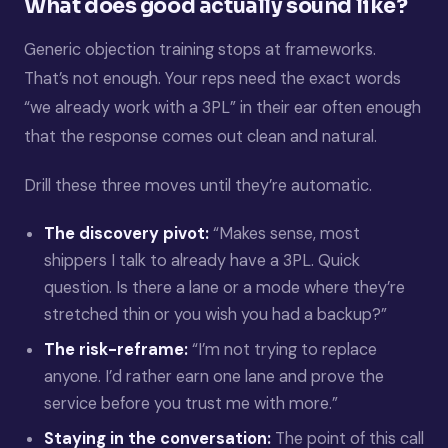
What does good actually sound like?
Generic objection training stops at frameworks.
That’s not enough. Your reps need the exact words
“we already work with a 3PL” in their ear often enough
that the response comes out clean and natural.
Drill these three moves until they’re automatic.
The discovery pivot:
“Makes sense, most
shippers I talk to already have a 3PL. Quick
question. Is there a lane or a mode where they’re
stretched thin or you wish you had a backup?”
The risk-reframe:
“I’m not trying to replace
anyone. I’d rather earn one lane and prove the
service before you trust me with more.”
Staying in the conversation:
The point of this call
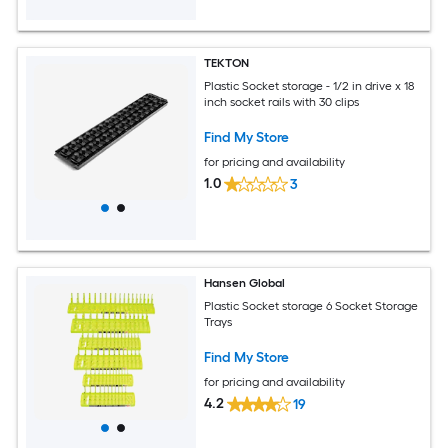
TEKTON
Plastic Socket storage - 1/2 in drive x 18
inch socket rails with 30 clips
Find My Store
for pricing and availability
1.0
3
Hansen Global
Plastic Socket storage 6 Socket Storage
Trays
Find My Store
for pricing and availability
4.2
19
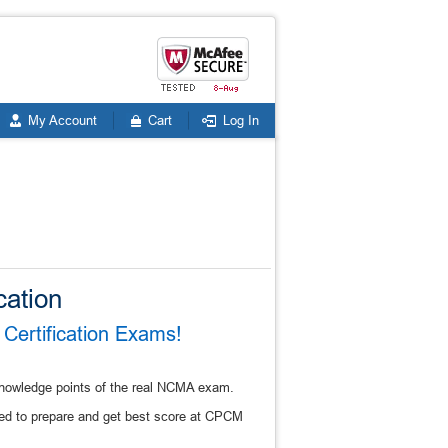
My Account
Cart
Log In
cation
Certification Exams!
knowledge points of the real NCMA exam.
ed to prepare and get best score at CPCM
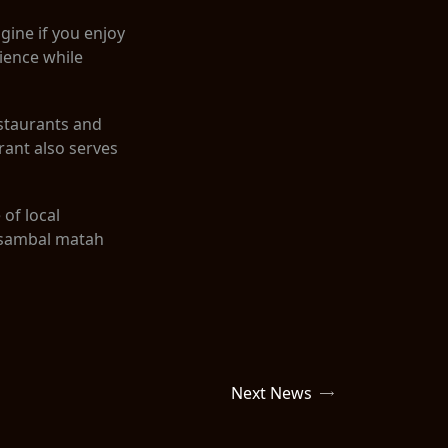
gine if you enjoy
rience while
estaurants and
ant also serves
 of local
e sambal matah
Next News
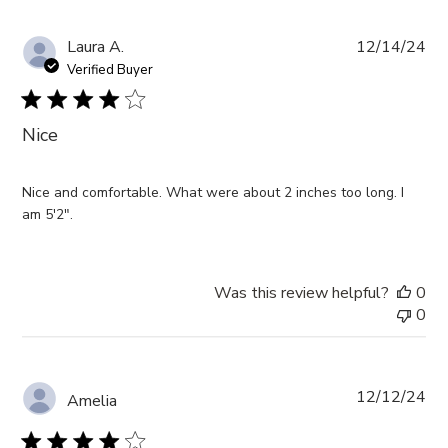
Pub
Laura A.
12/14/24
da
Verified Buyer
Nice
Nice and comfortable. What were about 2 inches too long. I
am 5'2".
Was this review helpful?
0
0
Pub
12/12/24
Amelia
da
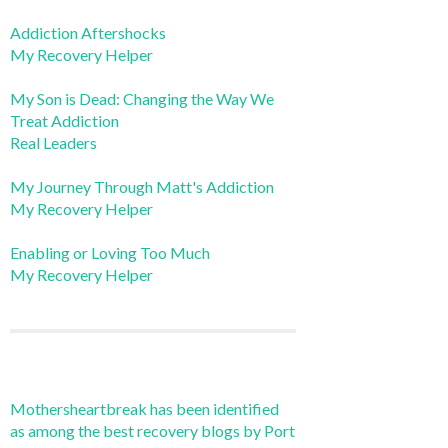
Addiction Aftershocks
My Recovery Helper
My Son is Dead: Changing the Way We
Treat Addiction
Real Leaders
My Journey Through Matt's Addiction
My Recovery Helper
Enabling or Loving Too Much
My Recovery Helper
Mothersheartbreak has been identified
as among the best recovery blogs by Port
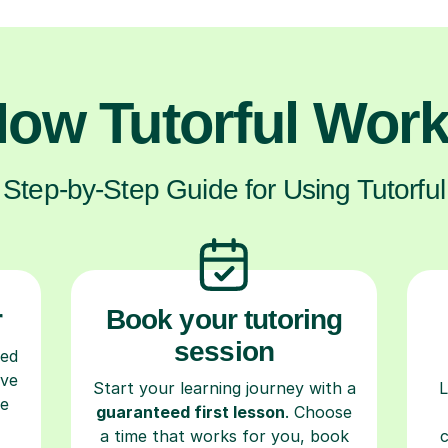
ow Tutorful Wor
Step-by-Step Guide for Using Tutorful
r
Book your tutoring
session
ced
ave
Start your learning journey with a
L
re
guaranteed first lesson
. Choose
a time that works for you, book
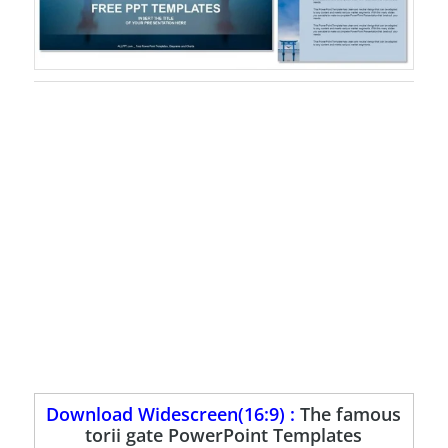
Download Widescreen(16:9) :
The famous
torii gate PowerPoint Templates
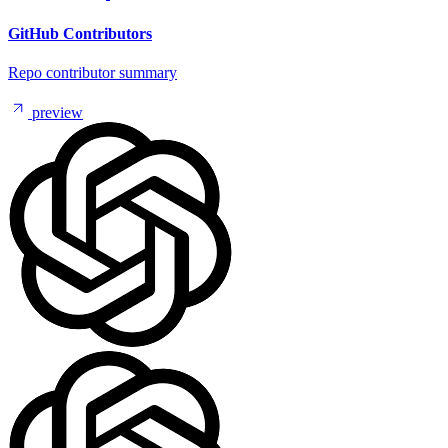
GitHub Contributors
Repo contributor summary
preview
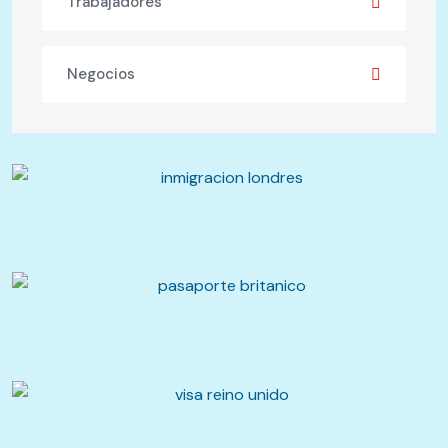
Trabajadores
Negocios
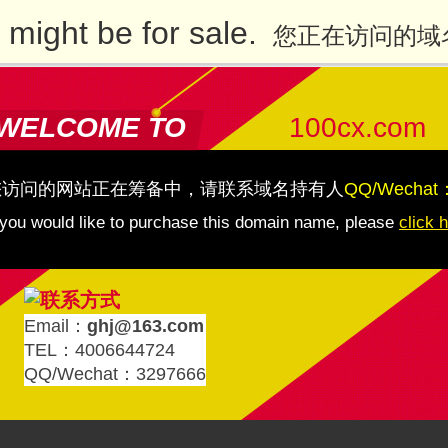
might be for sale.
您正在访问的域
WELCOME TO
100cx.com
您访问的网站正在筹备中，请联系域名持有人
QQ/Wechat
 you would like to purchase this domain name, please
click 
Email：
ghj@163.com
TEL：4006644724
QQ/Wechat：3297666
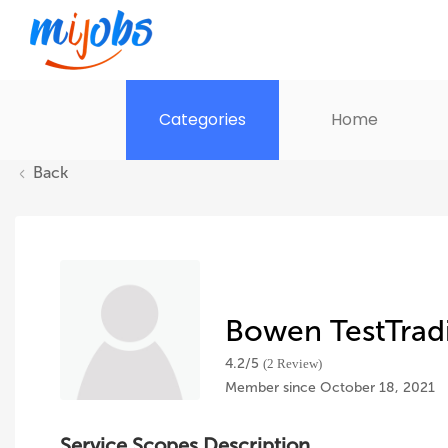
Categories
Home
Back
Bowen TestTrad
4.2/
5
(2 Review)
Member since October 18, 2021
Service Scopes Description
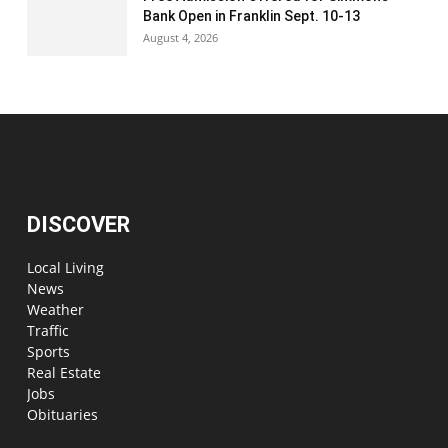
Bank Open in Franklin Sept. 10-13
August 4, 2026
DISCOVER
Local Living
News
Weather
Traffic
Sports
Real Estate
Jobs
Obituaries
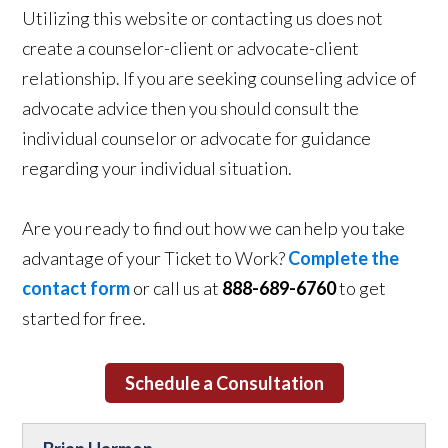
Utilizing this website or contacting us does not
create a counselor-client or advocate-client
relationship. If you are seeking counseling advice of
advocate advice then you should consult the
individual counselor or advocate for guidance
regarding your individual situation.
Are you ready to find out how we can help you take
advantage of your Ticket to Work?
Complete the
contact form
or call us at
888-689-6760
to get
started for free.
Schedule a Consultation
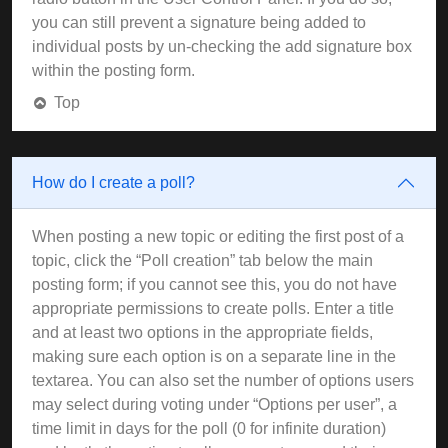
you can still prevent a signature being added to
individual posts by un-checking the add signature box
within the posting form.
Top
How do I create a poll?
When posting a new topic or editing the first post of a
topic, click the “Poll creation” tab below the main
posting form; if you cannot see this, you do not have
appropriate permissions to create polls. Enter a title
and at least two options in the appropriate fields,
making sure each option is on a separate line in the
textarea. You can also set the number of options users
may select during voting under “Options per user”, a
time limit in days for the poll (0 for infinite duration)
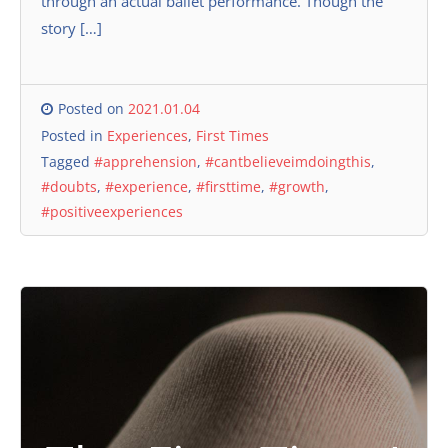
through an actual ballet performance. Though the
story […]
Posted on
2021.01.04
Posted in
Experiences
,
First Times
Tagged
#apprehension
,
#cantbelieveimdoingthis
,
#doubts
,
#experience
,
#firsttime
,
#growth
,
#positiveexperiences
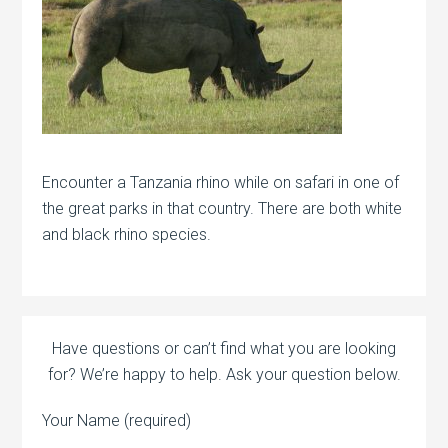
Encounter a Tanzania rhino while on safari in one of
the great parks in that country. There are both white
and black rhino species.
Have questions or can’t find what you are looking
for? We’re happy to help. Ask your question below.
Your Name (required)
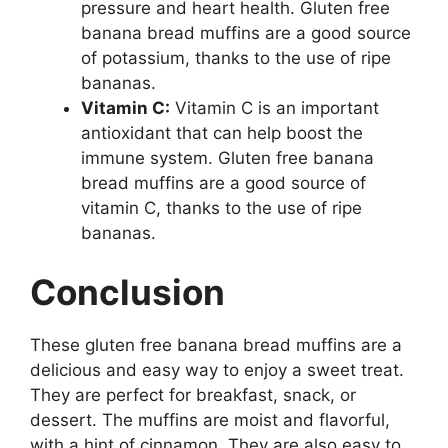
pressure and heart health. Gluten free
banana bread muffins are a good source
of potassium, thanks to the use of ripe
bananas.
Vitamin C:
Vitamin C is an important
antioxidant that can help boost the
immune system. Gluten free banana
bread muffins are a good source of
vitamin C, thanks to the use of ripe
bananas.
Conclusion
These gluten free banana bread muffins are a
delicious and easy way to enjoy a sweet treat.
They are perfect for breakfast, snack, or
dessert. The muffins are moist and flavorful,
with a hint of cinnamon. They are also easy to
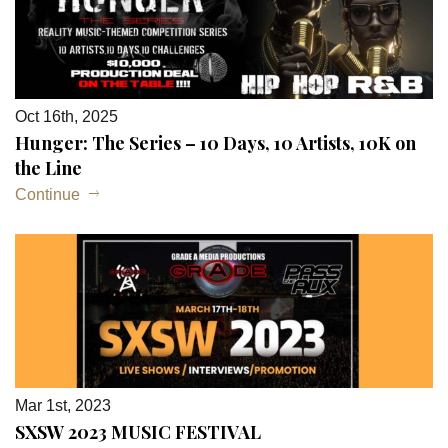
Oct 16th, 2025
Hunger: The Series – 10 Days, 10 Artists, 10K on
the Line
Continue
Mar 1st, 2023
SXSW 2023 MUSIC FESTIVAL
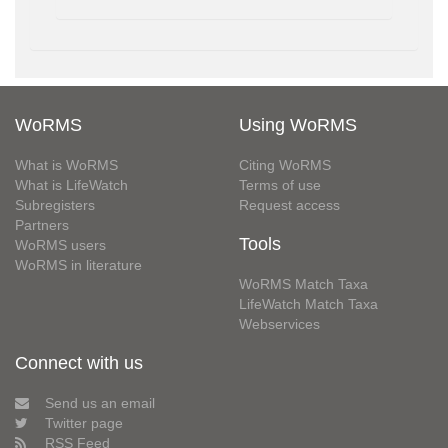
WoRMS
Using WoRMS
What is WoRMS
Citing WoRMS
What is LifeWatch
Terms of use
Subregisters
Request access
Partners
Tools
WoRMS users
WoRMS in literature
WoRMS Match Taxa
LifeWatch Match Taxa
Webservices
Connect with us
Send us an email
Twitter page
RSS Feed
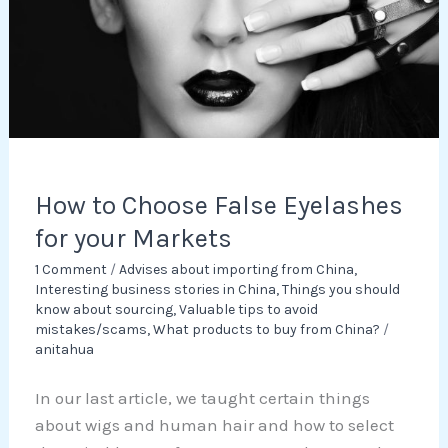
for
your
Markets
How to Choose False Eyelashes
for your Markets
1 Comment
/
Advises about importing from China
,
Interesting business stories in China
,
Things you should
know about sourcing
,
Valuable tips to avoid
mistakes/scams
,
What products to buy from China?
/
anitahua
In our last article, we taught certain things
about wigs and human hair and how to select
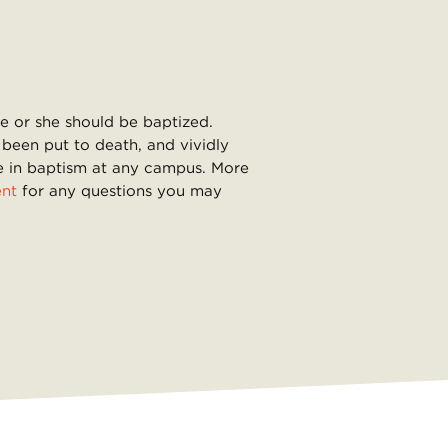
he or she should be baptized.
 been put to death, and vividly
ate in baptism at any campus. More
ent
for any questions you may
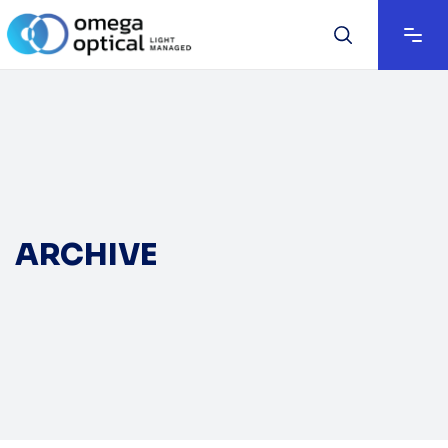
ARCHIVE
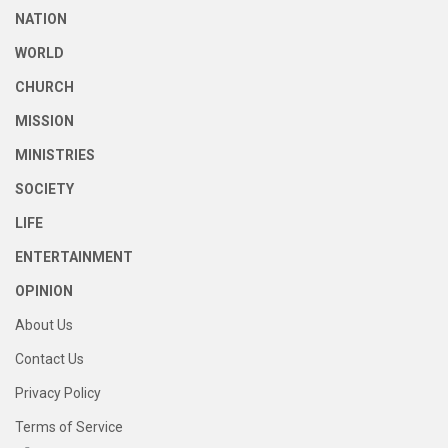
NATION
WORLD
CHURCH
MISSION
MINISTRIES
SOCIETY
LIFE
ENTERTAINMENT
OPINION
About Us
Contact Us
Privacy Policy
Terms of Service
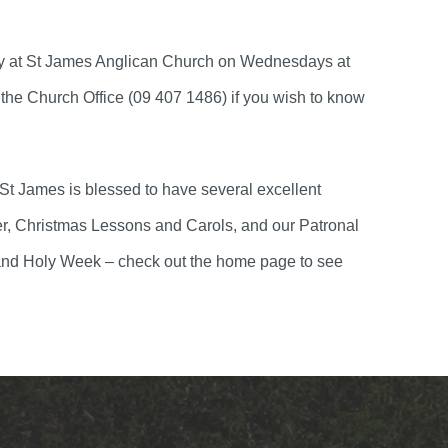
ly at St James Anglican Church on Wednesdays at
the Church Office (09 407 1486) if you wish to know
 St James is blessed to have several excellent
er, Christmas Lessons and Carols, and our Patronal
nt and Holy Week – check out the home page to see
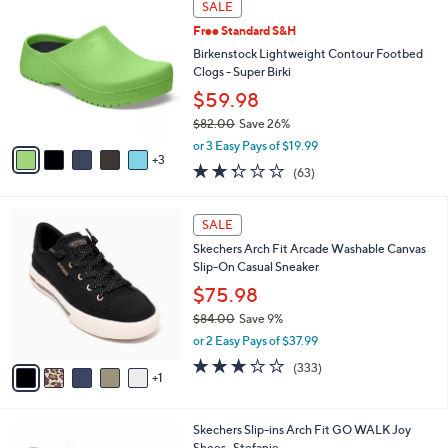
a
5
SALE
C
b
.
Free Standard S&H
o
l
0
l
Birkenstock Lightweight Contour Footbed
e
0
o
Clogs - Super Birki
r
$59.98
s
$82.00
Save 26%
A
,
v
or 3 Easy Pays of $19.99
w
3
a
2.2
63
(63)
a
i
of
Reviews
s
l
5
,
a
6
Stars
SALE
$
b
C
8
Skechers Arch Fit Arcade Washable Canvas
l
o
2
Slip-On Casual Sneaker
e
l
.
o
$75.98
0
r
$84.00
Save 9%
0
s
,
or 2 Easy Pays of $37.99
A
w
v
2.7
333
(333)
a
1
a
of
Reviews
s
i
5
,
l
Stars
$
8
Skechers Slip-ins Arch Fit GO WALK Joy
a
8
C
Shoes- Stefanie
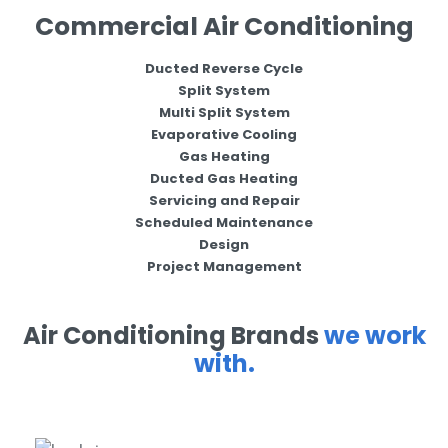
Commercial Air Conditioning
Ducted Reverse Cycle
Split System
Multi Split System
Evaporative Cooling
Gas Heating
Ducted Gas Heating
Servicing and Repair
Scheduled Maintenance
Design
Project Management
Air Conditioning Brands
we work
with.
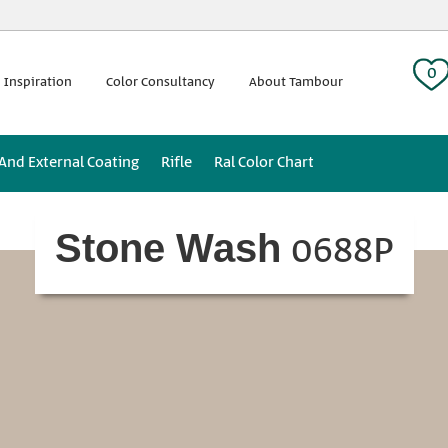
 tag:
0
 Inspiration
Color Consultancy
About Tambour
 And External Coating
Rifle
Ral Color Chart
0688P
Stone Wash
==============================
Work to complete - What you print must match the entries exactly, except that no pictures appear.

Solution for this exercise -
What does good actually sound like?
Generic objection training stops at frameworks.
That’s not enough. Your reps need the exact words
“we already work with a 3PL” in their ear often enough
that the response comes out clean and natural.
Drill these three moves until they’re automatic.
The discovery pivot:
“Makes sense, most
shippers I talk to already have a 3PL. Quick
question. Is there a lane or a mode where they’re
stretched thin or you wish you had a backup?”
The risk-reframe:
“I’m not trying to replace
anyone. I’d rather earn one lane and prove the
service before you trust me with more.”
Staying in the conversation:
The point of this call
TEKTON
Plastic Socket storage - 1/2 in drive x 18
inch socket rails with 30 clips
Find My Store
for pricing and availability
1.0
3
Hansen Global
Plastic Socket storage 6 Socket Storage
Trays
Find My Store
for pricing and availability
4.2
19
My Account
Cart
Log In
cation
Certification Exams!
knowledge points of the real NCMA exam.
ed to prepare and get best score at CPCM
gine if you enjoy
rience while
estaurants and
ant also serves
 of local
e sambal matah
Next News
Pub
Laura A.
12/14/24
da
Verified Buyer
Nice
Nice and comfortable. What were about 2 inches too long. I
am 5'2".
Was this review helpful?
0
0
Pub
12/12/24
Amelia
da
Addiction Aftershocks
My Recovery Helper
My Son is Dead: Changing the Way We
Treat Addiction
Real Leaders
My Journey Through Matt's Addiction
My Recovery Helper
Enabling or Loving Too Much
My Recovery Helper
Mothersheartbreak has been identified
as among the best recovery blogs by Port
ow Tutorful Wor
Step-by-Step Guide for Using Tutorful
r
Book your tutoring
session
ced
ave
Start your learning journey with a
L
re
guaranteed first lesson
. Choose
a time that works for you, book
Download Widescreen(16:9) :
The famous
torii gate PowerPoint Templates
GitHub Contributors
Repo contributor summary
preview
Trabajadores
Negocios
might be for sale.
您正在访问的域
WELCOME TO
100cx.com
您访问的网站正在筹备中，请联系域名持有人
QQ/Wechat
 you would like to purchase this domain name, please
click 
Email：
ghj@163.com
TEL：4006644724
QQ/Wechat：3297666
Categories
Home
Back
Bowen TestTrad
4.2/
5
(2 Review)
Member since October 18, 2021
Service Scopes Description
Bank Open in Franklin Sept. 10-13
August 4, 2026
DISCOVER
Local Living
News
Weather
Traffic
Sports
Real Estate
Jobs
Obituaries
Utilizing this website or contacting us does not
create a counselor-client or advocate-client
relationship. If you are seeking counseling advice of
advocate advice then you should consult the
individual counselor or advocate for guidance
regarding your individual situation.
Are you ready to find out how we can help you take
advantage of your Ticket to Work?
Complete the
contact form
or call us at
888-689-6760
to get
started for free.
Schedule a Consultation
you can still prevent a signature being added to
individual posts by un-checking the add signature box
within the posting form.
Top
How do I create a poll?
When posting a new topic or editing the first post of a
topic, click the “Poll creation” tab below the main
posting form; if you cannot see this, you do not have
appropriate permissions to create polls. Enter a title
and at least two options in the appropriate fields,
making sure each option is on a separate line in the
textarea. You can also set the number of options users
may select during voting under “Options per user”, a
time limit in days for the poll (0 for infinite duration)
through an actual ballet performance. Though the
story […]
Posted on
2021.01.04
Posted in
Experiences
,
First Times
Tagged
#apprehension
,
#cantbelieveimdoingthis
,
#doubts
,
#experience
,
#firsttime
,
#growth
,
#positiveexperiences
Encounter a Tanzania rhino while on safari in one of
the great parks in that country. There are both white
and black rhino species.
Have questions or can’t find what you are looking
for? We’re happy to help. Ask your question below.
Your Name (required)
pressure and heart health. Gluten free
banana bread muffins are a good source
of potassium, thanks to the use of ripe
bananas.
Vitamin C:
Vitamin C is an important
antioxidant that can help boost the
immune system. Gluten free banana
bread muffins are a good source of
vitamin C, thanks to the use of ripe
bananas.
Conclusion
These gluten free banana bread muffins are a
delicious and easy way to enjoy a sweet treat.
They are perfect for breakfast, snack, or
dessert. The muffins are moist and flavorful,
with a hint of cinnamon. They are also easy to
Oct 16th, 2025
Hunger: The Series – 10 Days, 10 Artists, 10K on
the Line
Continue
Mar 1st, 2023
SXSW 2023 MUSIC FESTIVAL
WoRMS
Using WoRMS
What is WoRMS
Citing WoRMS
What is LifeWatch
Terms of use
Subregisters
Request access
Partners
Tools
WoRMS users
WoRMS in literature
WoRMS Match Taxa
LifeWatch Match Taxa
Webservices
Connect with us
Send us an email
Twitter page
RSS Feed
for
your
Markets
How to Choose False Eyelashes
for your Markets
1 Comment
/
Advises about importing from China
,
Interesting business stories in China
,
Things you should
know about sourcing
,
Valuable tips to avoid
mistakes/scams
,
What products to buy from China?
/
anitahua
In our last article, we taught certain things
about wigs and human hair and how to select
he or she should be baptized.
 been put to death, and vividly
ate in baptism at any campus. More
ent
for any questions you may
ARCHIVE
NATION
WORLD
CHURCH
MISSION
MINISTRIES
SOCIETY
LIFE
ENTERTAINMENT
OPINION
About Us
Contact Us
Privacy Policy
Terms of Service
ly at St James Anglican Church on Wednesdays at
the Church Office (09 407 1486) if you wish to know
 St James is blessed to have several excellent
er, Christmas Lessons and Carols, and our Patronal
nt and Holy Week – check out the home page to see
a
5
SALE
C
b
.
Free Standard S&H
o
l
0
l
Birkenstock Lightweight Contour Footbed
e
0
o
Clogs - Super Birki
r
$59.98
s
$82.00
Save 26%
A
,
v
or 3 Easy Pays of $19.99
w
3
a
2.2
63
(63)
a
i
of
Reviews
s
l
5
,
a
6
Stars
SALE
$
b
C
8
Skechers Arch Fit Arcade Washable Canvas
l
o
2
Slip-On Casual Sneaker
e
l
.
o
$75.98
0
r
$84.00
Save 9%
0
s
,
or 2 Easy Pays of $37.99
A
w
v
2.7
333
(333)
a
1
a
of
Reviews
s
i
5
,
l
Stars
$
8
Skechers Slip-ins Arch Fit GO WALK Joy
a
8
C
Shoes- Stefanie
Commercial Air Conditioning
Ducted Reverse Cycle
Split System
Multi Split System
Evaporative Cooling
Gas Heating
Ducted Gas Heating
Servicing and Repair
Scheduled Maintenance
Design
Project Management
Air Conditioning Brands
we work
with.
 tag:
0
 Inspiration
Color Consultancy
About Tambour
 And External Coating
Rifle
Ral Color Chart
0688P
Stone Wash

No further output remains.